(Pixel coordinate grounding data)

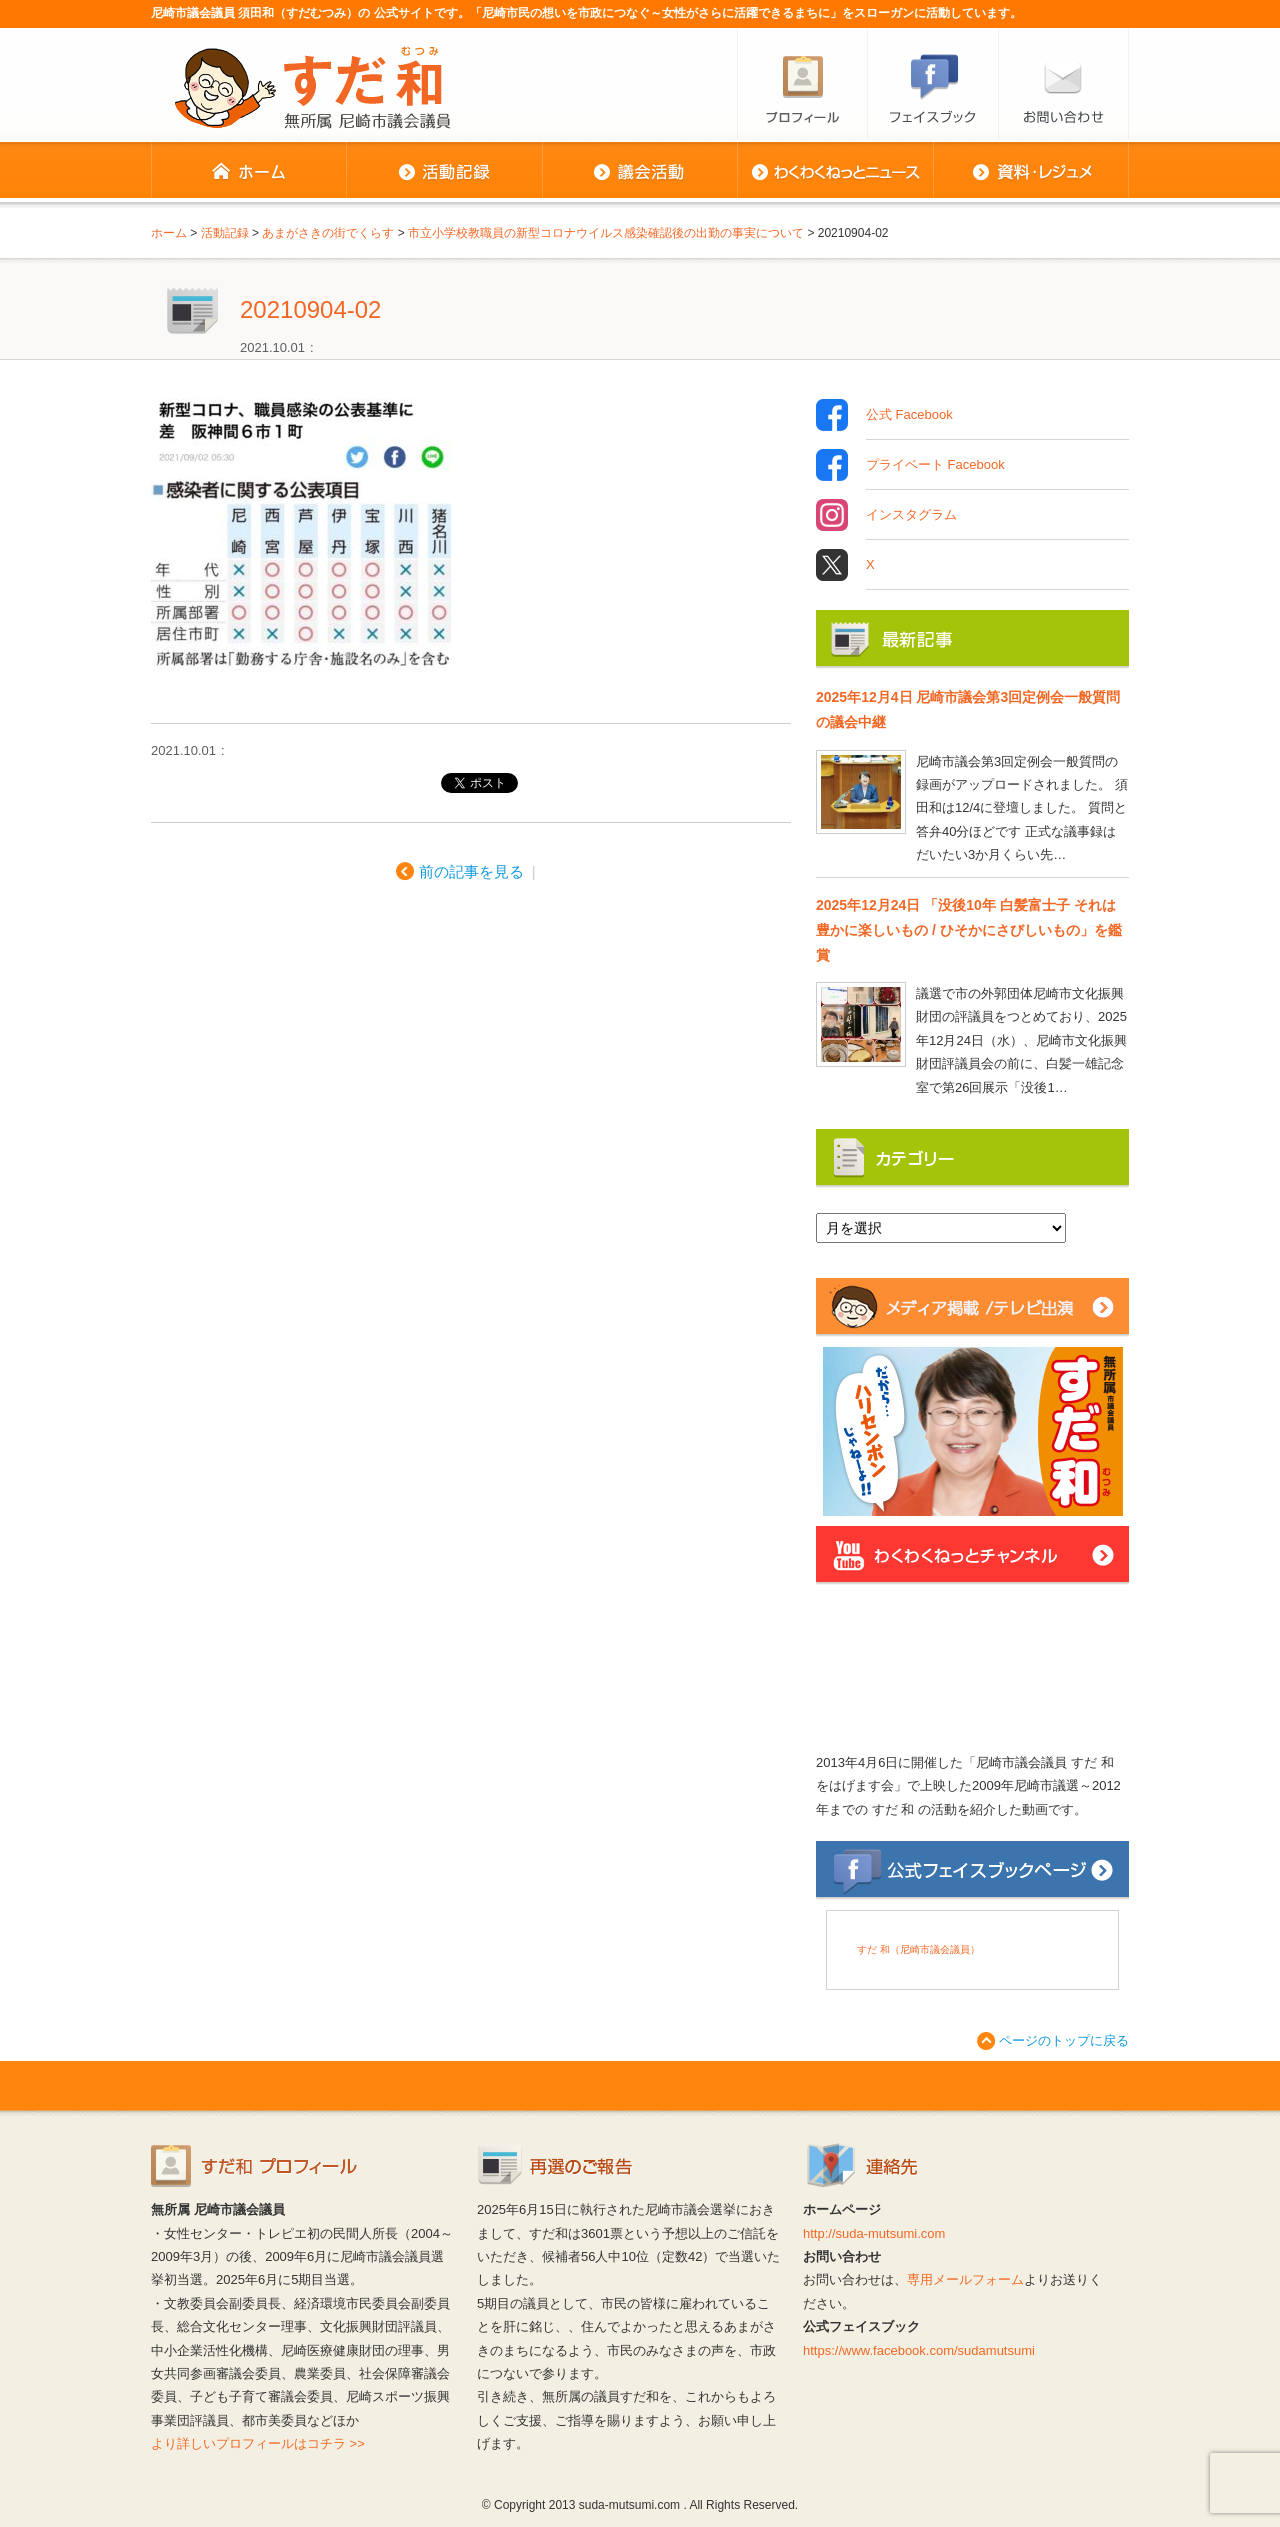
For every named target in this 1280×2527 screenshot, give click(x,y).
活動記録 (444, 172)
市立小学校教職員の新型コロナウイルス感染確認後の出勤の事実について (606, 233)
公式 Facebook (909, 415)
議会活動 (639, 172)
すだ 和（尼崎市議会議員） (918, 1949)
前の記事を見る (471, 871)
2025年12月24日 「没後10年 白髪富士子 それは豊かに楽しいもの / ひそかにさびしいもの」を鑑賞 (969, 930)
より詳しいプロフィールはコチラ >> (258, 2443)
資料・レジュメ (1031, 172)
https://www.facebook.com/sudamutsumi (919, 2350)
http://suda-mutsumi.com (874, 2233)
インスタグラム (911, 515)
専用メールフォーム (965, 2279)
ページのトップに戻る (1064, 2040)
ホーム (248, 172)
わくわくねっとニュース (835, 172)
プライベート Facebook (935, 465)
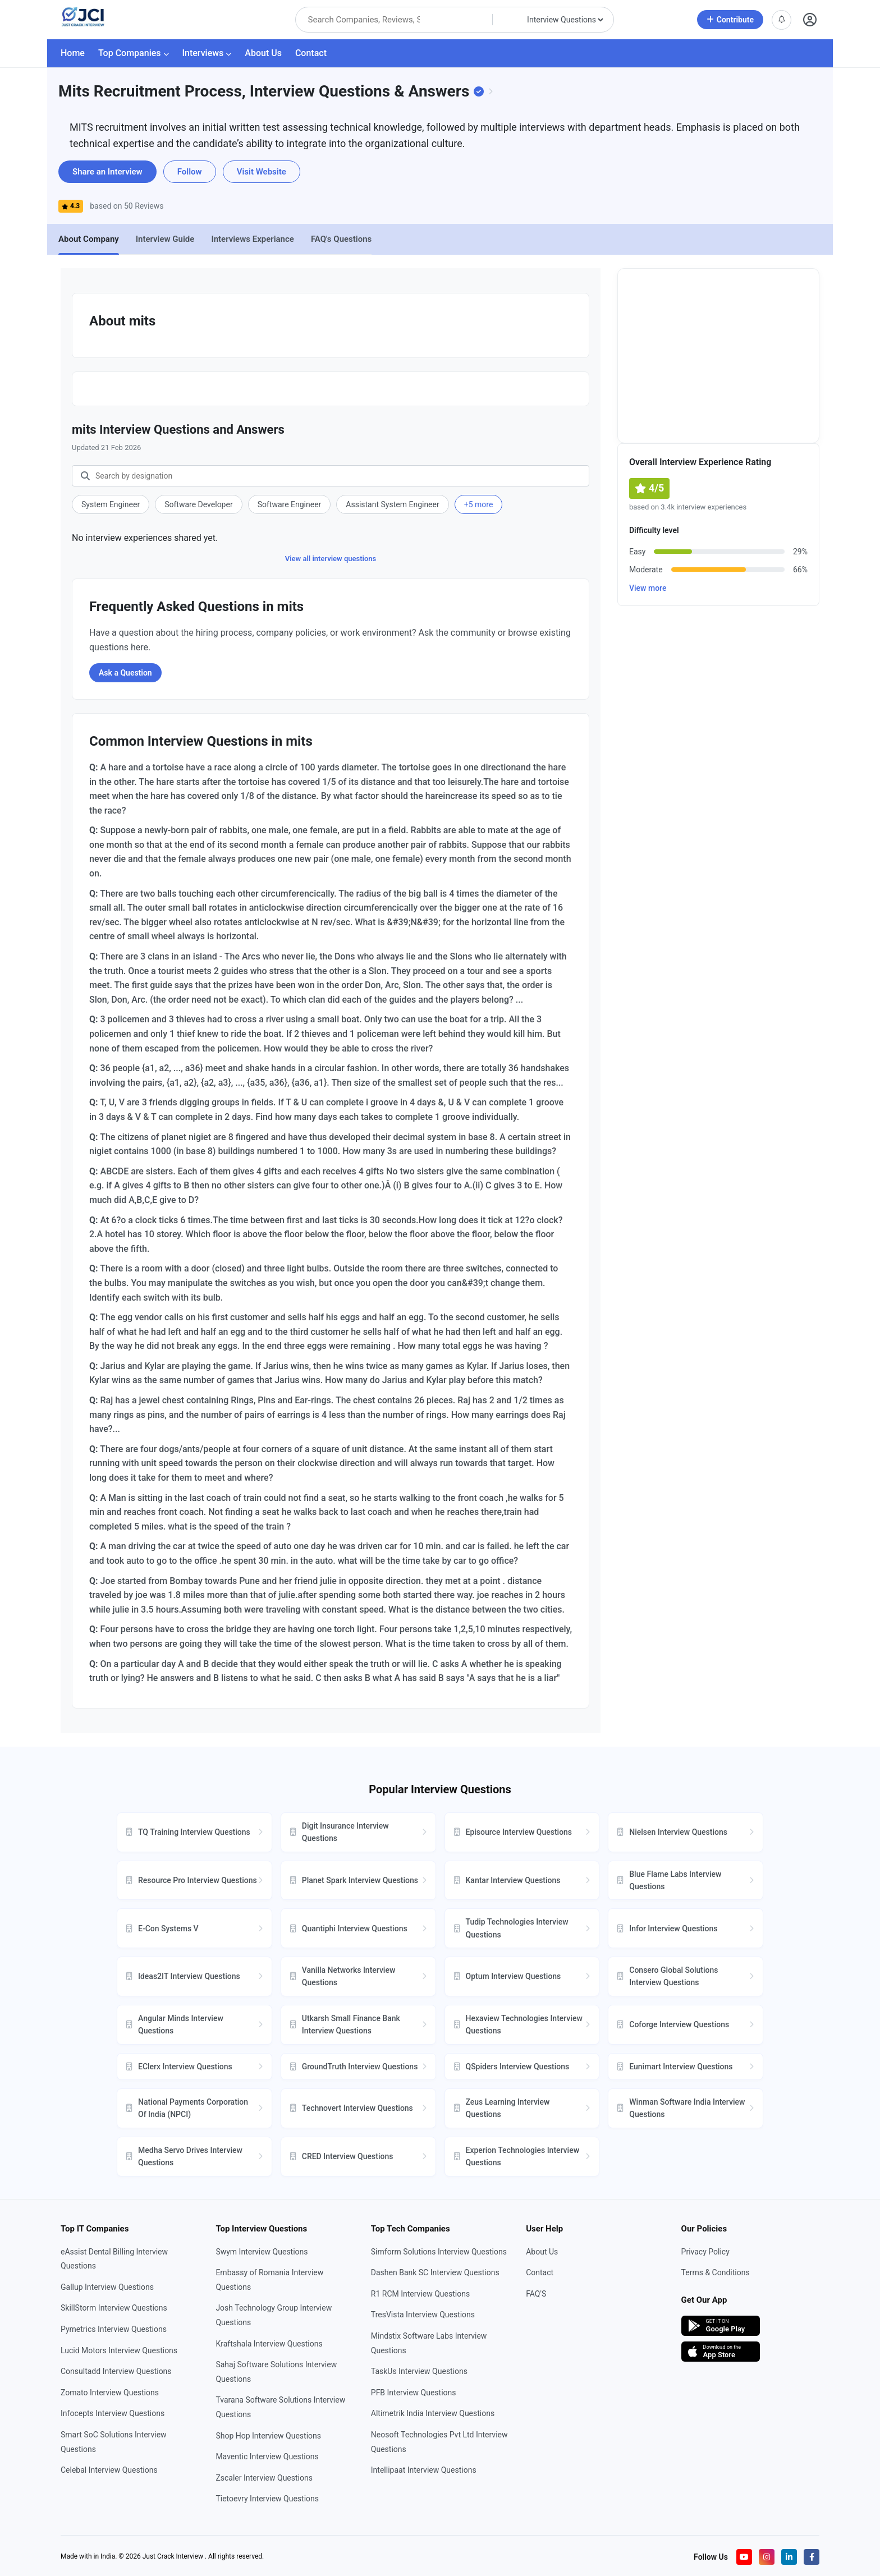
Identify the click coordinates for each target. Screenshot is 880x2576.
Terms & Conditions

● What to do: Every line above should be retyped exactly; the pictures do not belong in the copy.

● Finished task:
For every named target in this 1280×2527 screenshot, give click(x,y).
活動記録 (444, 172)
市立小学校教職員の新型コロナウイルス感染確認後の出勤の事実について (606, 233)
公式 Facebook (909, 415)
議会活動 (639, 172)
すだ 和（尼崎市議会議員） (918, 1949)
前の記事を見る (471, 871)
2025年12月24日 「没後10年 白髪富士子 それは豊かに楽しいもの / ひそかにさびしいもの」を鑑賞 (969, 930)
より詳しいプロフィールはコチラ >> (258, 2443)
資料・レジュメ (1031, 172)
https://www.facebook.com/sudamutsumi (919, 2350)
http://suda-mutsumi.com (874, 2233)
インスタグラム (911, 515)
専用メールフォーム (965, 2279)
ページのトップに戻る (1064, 2040)
ホーム (248, 172)
わくわくねっとニュース (835, 172)
プライベート Facebook (935, 465)
Identify the click coordinates for each target. Screenshot is 880x2576.
Terms & Conditions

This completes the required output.